Somos daqueles que acreditamos que nem o primeiro sinal nem a segunda sinalização são bons presságios.
Continuo a acreditar que a Terra é redonda. E que existe uma diferença entre o vácuo e o vazio.
Antigamente havia muitos homens que se pareciam com cães. Agora há sobretudo cães que se parecem com homens. E com mulheres. E gatos. E até com canários. Ou cantadores de fado.
Antigamente açoitavam-se as pessoas com o propósito de mostrar serviço educativo e punir prevaricadores. Hoje, tal ato, apenas é permitido, e apreciado, em sessões de prazer e luxúria sexual. Até se escrevem livros a enaltecer tais despropósitos e se realizam filmes para colocar em imagens o que os livros descrevem.
As pessoas eram como cardos, andavam sempre a picar-se umas às outras. Atualmente, muitas ainda são assim. Outras são mais assado.
As pessoas costumam variar pouco, nas conversas e em tudo o resto. Antigamente eram os papagaios que diziam asneiras, mais conhecidas como palavrões. E ninguém levava a mal. Todos sorriam. Menos os papagaios. Apesar de tudo, era difícil denunciar um papagaio por injúrias.
Os homens de então dedicavam-se muito à columbofilia. E construíam lindos pombais onde instalavam os seus ilustres pombos-correios. As casas e os pombais dessa altura eram muito discretos. As pessoas gostavam de agradar e servir. Eram como pombos amestrados. As casas, apesar de humildes, ressumavam ternura. E humidade. E frio.
Os gaiatos, apesar de usarem calças com fundilhos e correrem descalços pelas ruas de terra batida, eram muito jubilosos e davam gritos sensíveis. Todos eles possuíam um anjo da guarda que os entretinha quando pensavam que tinham fome. Havia sempre a esperança de poderem comer no dia seguinte. Os jovens podiam namorar despreocupadamente porque havia muita decência. Os homens eram cavalheiros e as mulheres senhoras. Podiam até fazer as tais coisas que todos sabemos sem darem um pio. Assim dava gosto. Dizem que agora parecem autênticas sirenes do INEM. Eu nessa discussão não me meto porque já me vai faltando a audição.

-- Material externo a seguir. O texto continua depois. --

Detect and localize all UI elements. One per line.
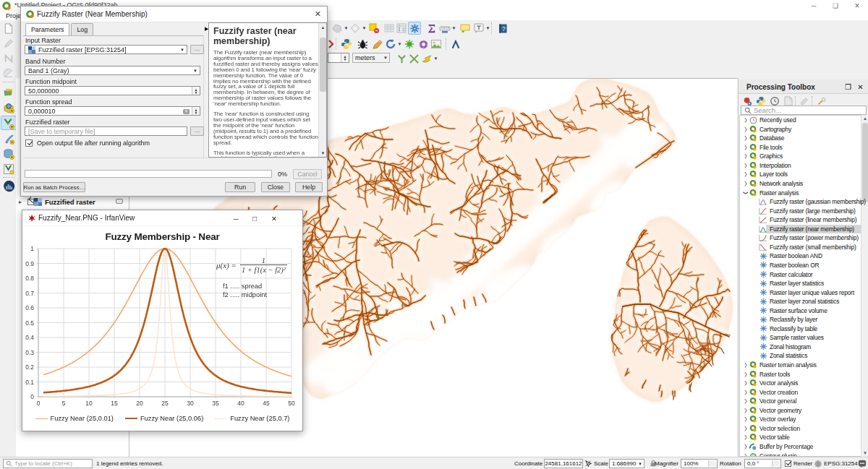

E também se davam muitos clisteres. E punham-se flores de cretone em jarras de plástico cheias de serrim. A beleza podia ser zarolha, mas era verdadeira. Até se bordavam as almofadas e os lençóis. E existiam travesseiros. Que saudades eu tenho dos travesseiros.
O encanto por vezes era quieto e outras vezes bruto. Tal e qual como o amor paternal. O amor podia ser coxo, mas não deixava de andar de um lado para o outro. Dentro ou fora do lar. Uma das grandes declarações de amor dessas alturas era: “Gosto mais de ti do que de pão frito.”
As pessoas ficavam tristes, mas de uma forma impercetível. E as moscas davam voltas distraídas pela borda dos copos.
As pessoas caminhavam devagar, faziam que pensavam, contavam os passos para se entreter e diziam que não tinham medo quando se aproximavam das esquinas. E andavam de romaria em romaria em busca de quem dançasse.
Os homens faziam o que lhes mandavam sem mostrarem má cara e tudo lhes parecia bem. Até o mal. Desde que viesse por bem. Entendamo-nos.
Já os garotos preenchiam cadernetas com cromos dos jogadores de futebol para no fim ver se conseguiam ganhar uma bola de futebol de catechu que substituísse a de trapos.
E as casas eram tão frias que a maioria das pessoas passava o inverno na cozinha. E comiam chícharros fritos ao almoço e ao jantar. Quando os havia. E sardinhas. Por vezes, uma sardinha dava para três. E também se comia sopa. Muita sopa. E pão. E ia-se à taberna buscar meio litro de vinho.
As mulheres, nos retratos, sorriam mimosas. Cheias de felicidade e gratidão. Qualquer insignificância amorosa lhes punha os olhos rasos de lágrimas.
Os pobres eram honrados. E os homens bons pais de família, mesmo que fossem infelizes como cães.
Alguns rapazes, e umas quantas raparigas, iam estudar para o Liceu, mas poucos terminavam os seus cursos com sucesso.
Dizem que o vento se fartava de assobiar por entre as casas.
Alguns dos homens públicos contemplavam atónitos o desenrolar dos acontecimentos sem perceber bem o que se passava, apesar de ser tudo muito claro e evidente.
Havia raparigas tão pobres e infelizes que muitas desejavam ir para freiras. Outras escolhiam ir para a vida fácil. Tudo era melhor do que continuar nas suas enxovias.
As mulheres eram quase sempre uma espécie de sargentos sem divisas, prontas a mandar na rapaziada. E os homens eram calmos e meio bêbados. Ou melhor, ficavam calmos quando estavam meio bêbados. Sóbrios, variavam muito no seu comportamento.
Naqueles tempos não havia televisão. Mas muitas casas tinham um rádio onde se escutavam os discursos do chefe do governo, os relatos de futebol e de hóquei em patins e também as radionovelas, muito ao gosto popular.
Também se ouvia cantar o fado e falar da Nossa Senhora de Fátima, padroeira de Portugal, que não tinha descanso, tantos eram os pedidos de ajuda para milagres e conforto das almas.